After briefly disappearing during World ßWar I, the rich diversity of press opinion on foreign affairs returned during the debate over the Treaty of Versailles and the League of Nations in 1919–1920. Ethnic and socialist publications offered a wide range of views, many critical of specific provisions of the Treaty of Versailles. Liberal editors who had supported Wilson during the war were dismayed that the peace treaty was harsh in its treatment of Germany. Most Republican editors favored the provisions in regard to Germany and U.S. participation in the League of Nations, but they also supported the efforts of Republican leaders in the Senate to add reservations that would clarify U.S. obligations as a member of the league. When the Senate rejected the Treaty of Versailles (including U.S. membership in the league) after Wilson refused to accept the Republicans' reservations, most Republican and Democratic editors were disappointed that a compromise that would have permitted passage had not been found.

Press coverage of the wars in East Asia, Africa, and Europe in the 1930s that eventually led to the U.S. involvement in World War II also was highly diverse. Generally not having to fear alienating Japanese-American readers, editors and columnists sharply criticized Japan for occupying Manchuria in 1931 and then invading China in 1933. Italy's invasion of Ethiopia in 1935 especially angered African-American editors. Communist and liberal publications tended to support the leftist government in the Spanish Civil War, whereas Catholic and conservative journals generally sympathized with the rebel movement led by General Francisco Franco. Even when the overwhelming majority of newspapers and magazines denounced Germany's invasion of Poland on 1 September 1939, which began World War II in Europe, a scattering of communist and pro-Nazi publications disagreed.

Like the American public as a whole, journalists often disagreed about which policies to pursue toward the wars in Europe and Asia between September 1939 and the Japanese attack on Pearl Harbor in December 1941. In Chicago, for example, the leading newspaper, the Chicago Tribune, opposed President Franklin D. Roosevelt's proposal to revise the neutrality acts in the fall of 1939 to permit England and France to buy supplies in the United States, whereas the other major paper, the Chicago Daily News, supported the president's proposal.

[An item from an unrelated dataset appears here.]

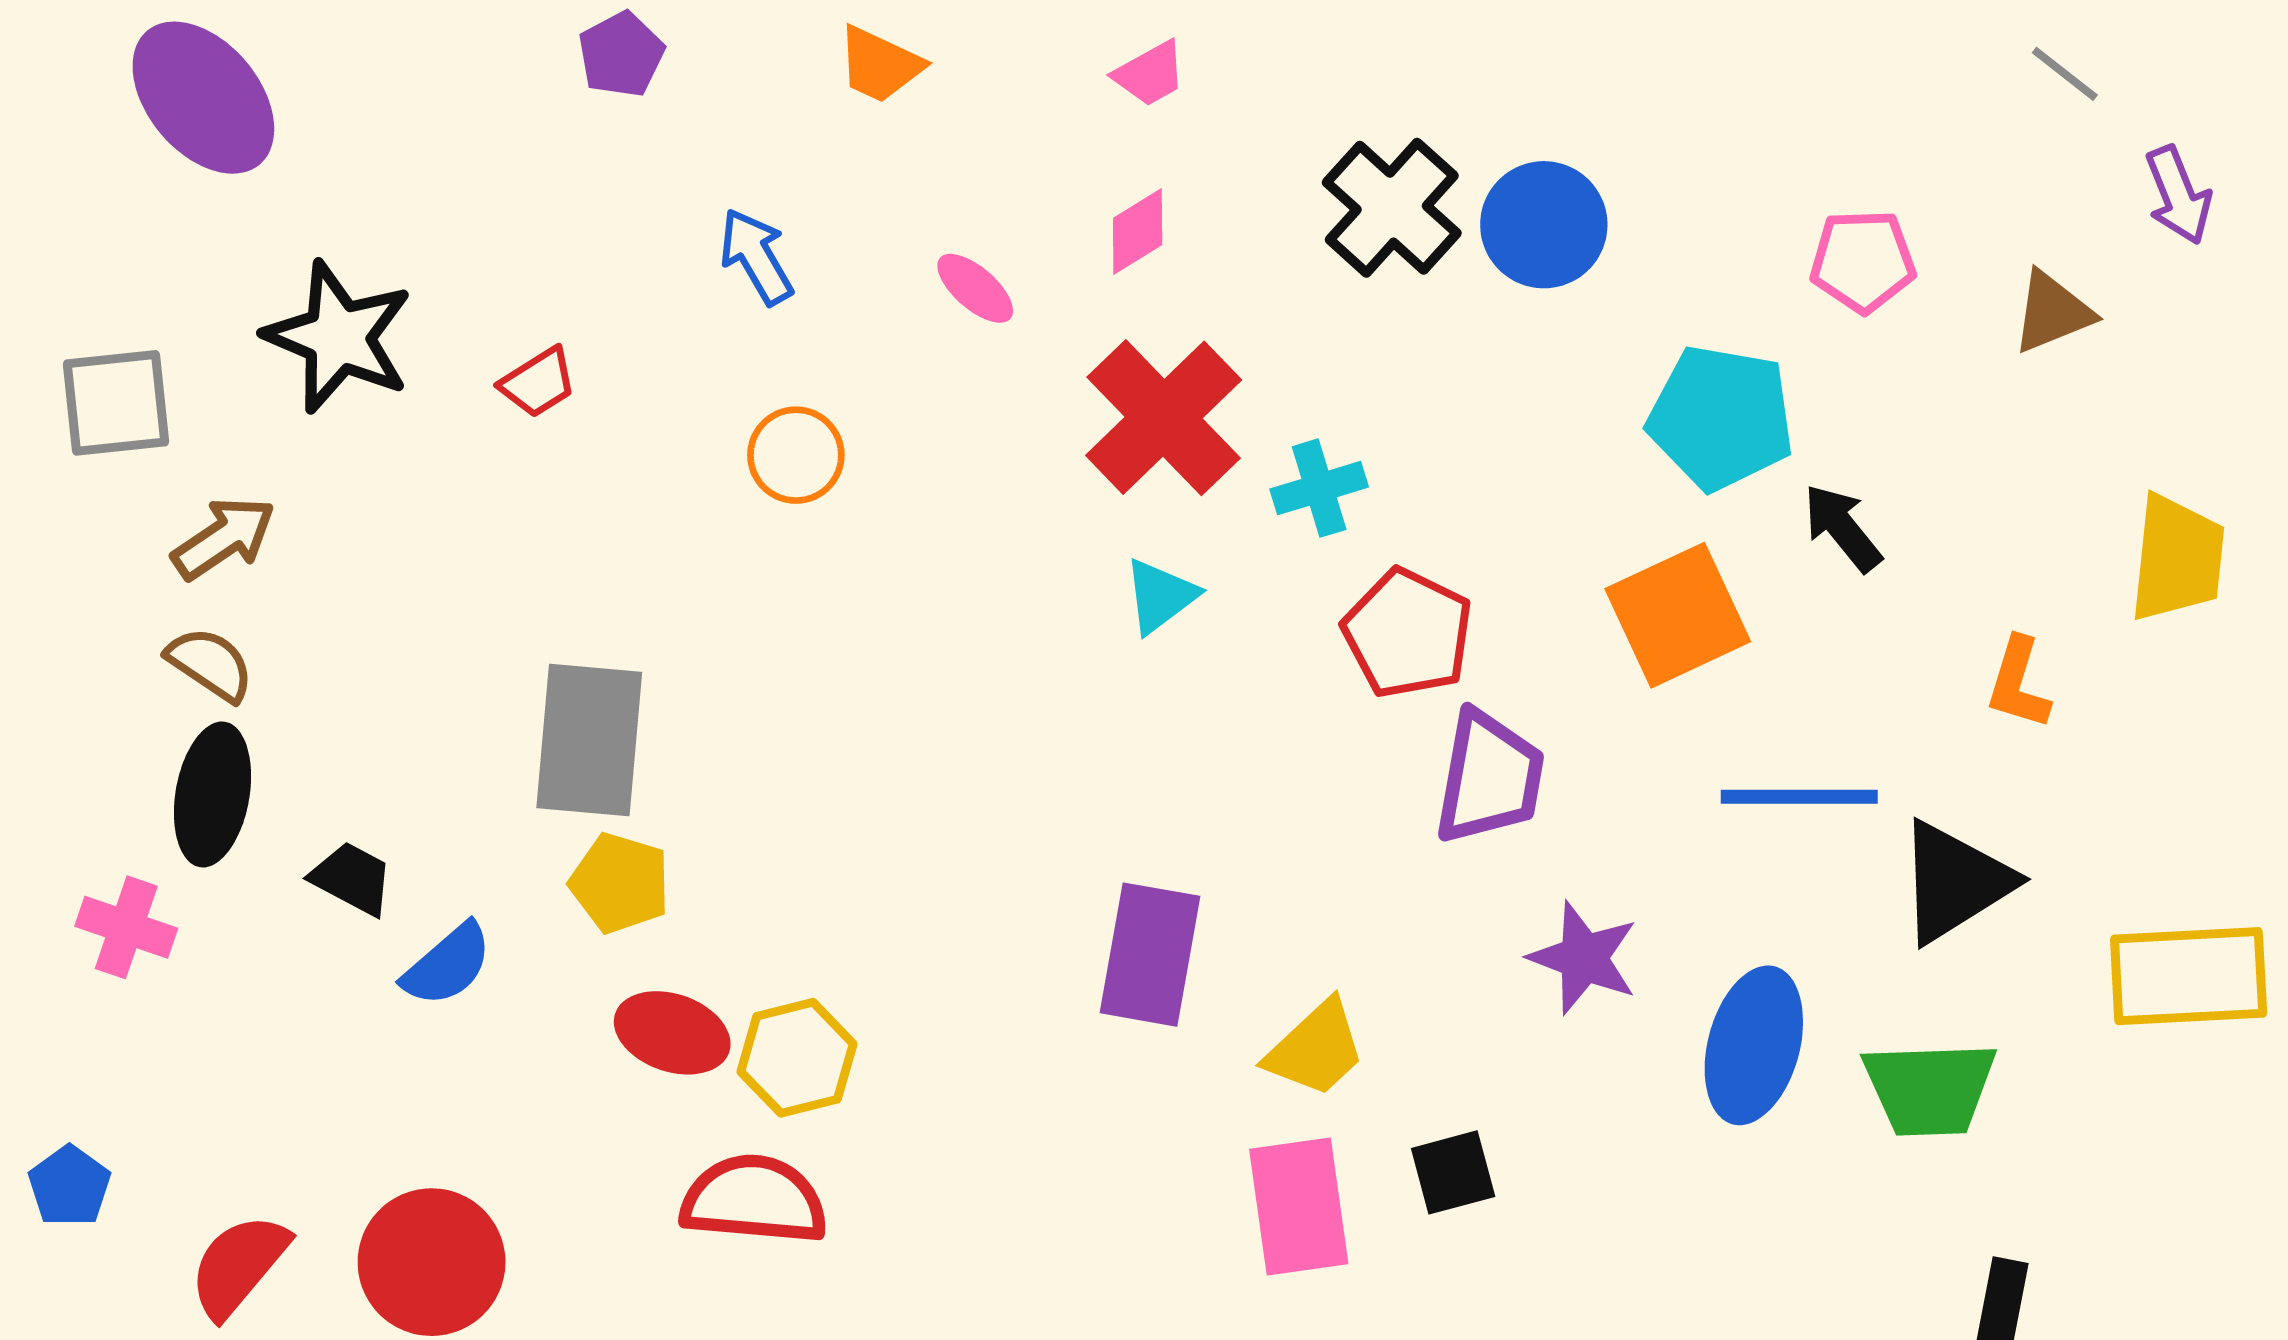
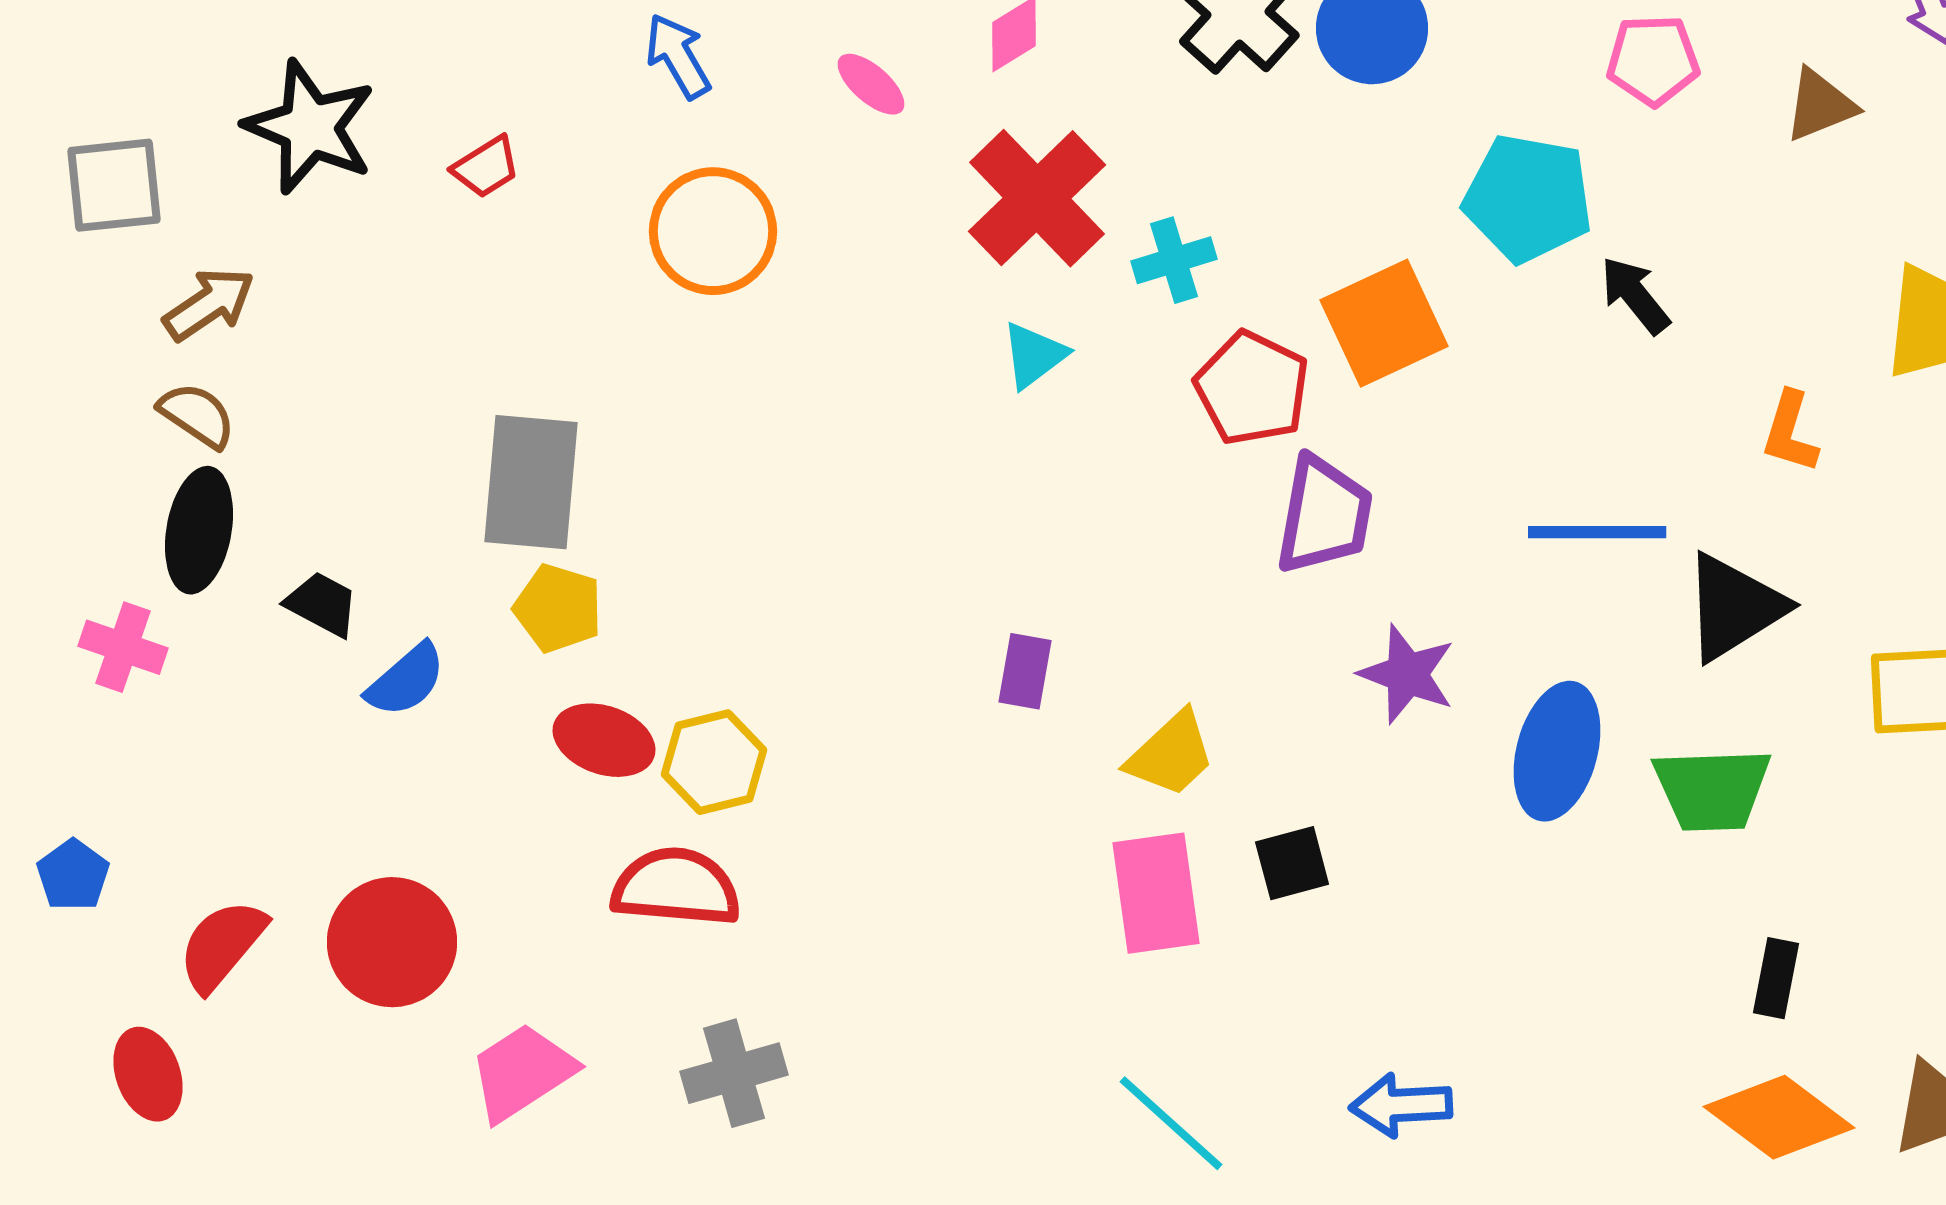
orange circle: (796, 455) -> (713, 231), size x1.5
orange square: (1678, 615) -> (1384, 323), moved
purple rectangle: (1150, 955) -> (1025, 671), size x0.6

Although antifascist, the Chicago Defender, a leading African-American newspaper, urged its readers to continue to focus on fighting racism in America.

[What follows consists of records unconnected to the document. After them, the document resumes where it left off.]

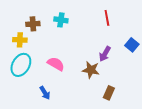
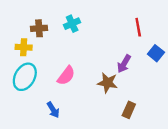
red line: (107, 18) -> (138, 27), moved
cyan cross: (61, 20) -> (72, 24), turned -32
pink semicircle: (56, 64) -> (66, 76), turned 96

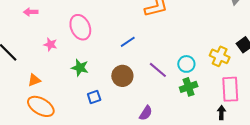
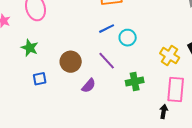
blue line: (128, 42) -> (107, 29), moved
cyan circle: (186, 64) -> (128, 38), moved
purple semicircle: (146, 113) -> (89, 86), moved

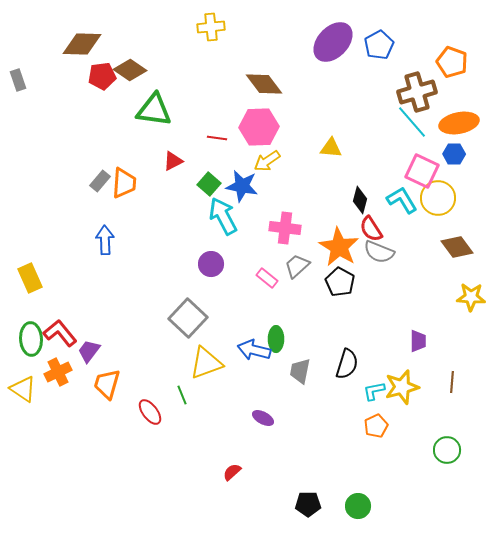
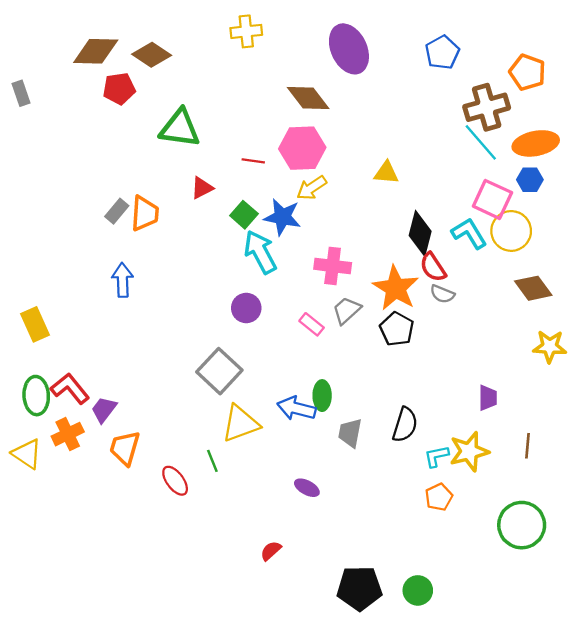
purple ellipse: (333, 42) -> (349, 49), moved, turned -69
brown diamond: (130, 70) -> (152, 55), moved
black diamond: (360, 200) -> (420, 233), size x1.4
gray semicircle: (379, 252) -> (442, 294), size x0.7
green circle: (447, 450) -> (522, 525), size x1.5
black pentagon: (308, 504) -> (359, 588), size x1.5

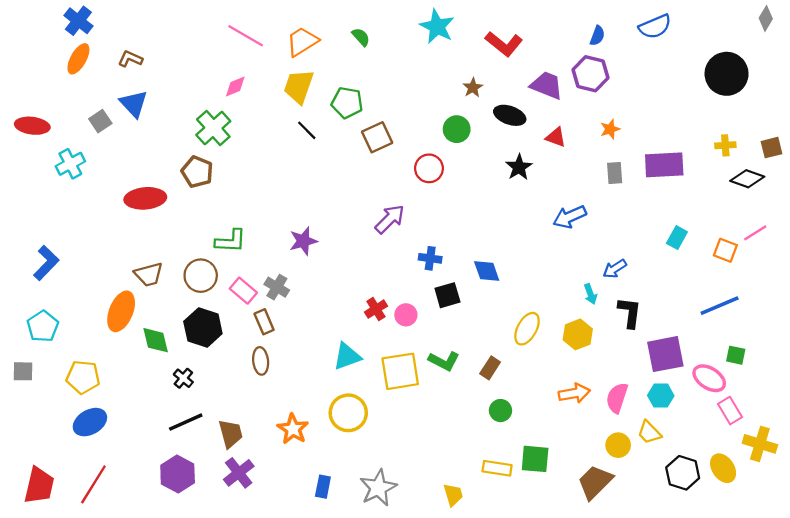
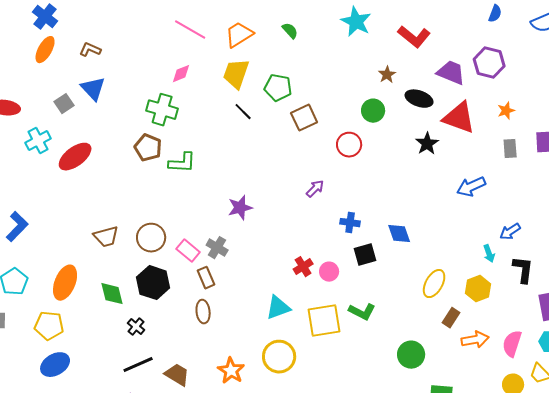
blue semicircle: (597, 36) -> (495, 14), moved
green cross: (213, 128) -> (162, 110), turned -32
red triangle: (556, 137) -> (459, 118), size x1.8
red ellipse: (145, 198) -> (75, 157), moved, turned -32
purple arrow: (390, 219) -> (315, 189), size x0.7
green L-shape: (231, 241) -> (182, 163), moved
orange ellipse: (121, 311) -> (65, 283), moved
brown rectangle: (490, 368) -> (451, 318), moved
green circle: (500, 411) -> (411, 355), size x1.4
brown trapezoid: (231, 434) -> (177, 375), turned -44

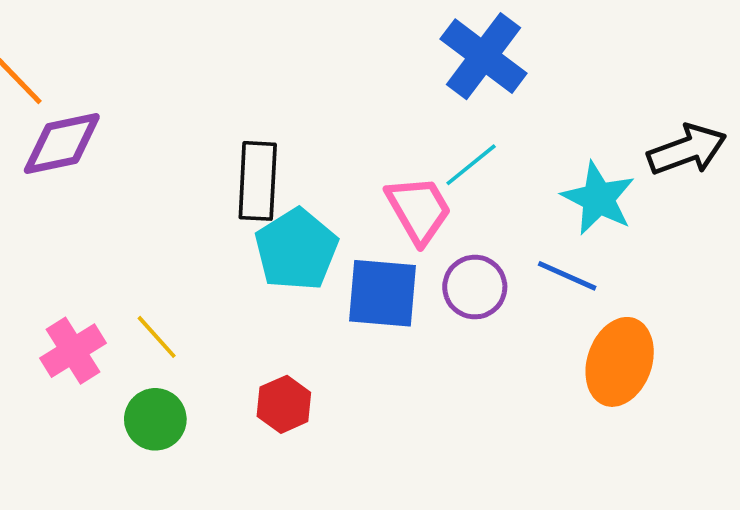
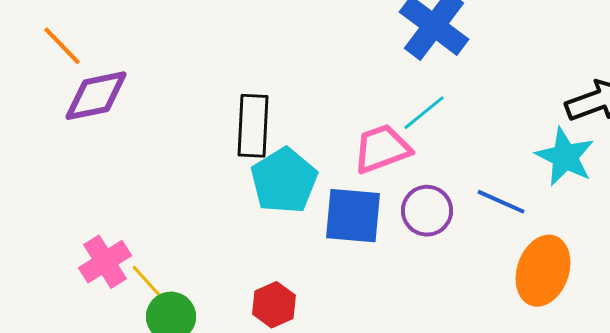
cyan star: (598, 198) -> (565, 157), moved
pink trapezoid: (419, 210) -> (382, 149), turned -80
yellow line: (157, 337) -> (148, 283), moved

The great debate on foreign policy in the press between 1939 and 1941 generally took place at a more sophisticated level than the debate between 1914 and 1917 over involvement in World War I. For one thing, syndicated columnists like Walter Lippmann and Dorothy Thompson gave newspaper readers a deeper understanding of the issues involved than did the reading of news stories and editorials alone. For another, the issue this time was the nature and extent of U.S. involvement, not the relative merits of the Allied versus the Axis side. Most important, journalists and readers alike understood the stakes: if America became a belligerent in this war, it almost certainly would give up its selectively interventionist heritage and be transformed into a world power with unprecedented global responsibilities.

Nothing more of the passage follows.